Transcribe the listing exactly as written. Leave the images out.

*** Opening of Supplied information ***

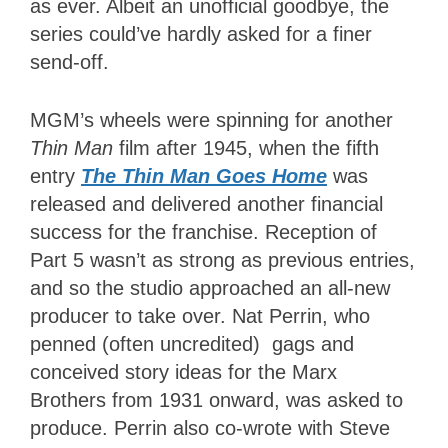
as ever. Albeit an unofficial goodbye, the
series could’ve hardly asked for a finer
send-off.
MGM’s wheels were spinning for another
Thin Man
film after 1945, when the fifth
entry
The Thin Man Goes Home
was
released and delivered another financial
success for the franchise. Reception of
Part 5 wasn’t as strong as previous entries,
and so the studio approached an all-new
producer to take over. Nat Perrin, who
penned (often uncredited) gags and
conceived story ideas for the Marx
Brothers from 1931 onward, was asked to
produce. Perrin also co-wrote with Steve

*** Close of Supplied information ***

- _Written solution_:
as ever. Albeit an unofficial goodbye, the
series could’ve hardly asked for a finer
send-off.
MGM’s wheels were spinning for another
Thin Man
film after 1945, when the fifth
entry
The Thin Man Goes Home
was
released and delivered another financial
success for the franchise. Reception of
Part 5 wasn’t as strong as previous entries,
and so the studio approached an all-new
producer to take over. Nat Perrin, who
penned (often uncredited) gags and
conceived story ideas for the Marx
Brothers from 1931 onward, was asked to
produce. Perrin also co-wrote with Steve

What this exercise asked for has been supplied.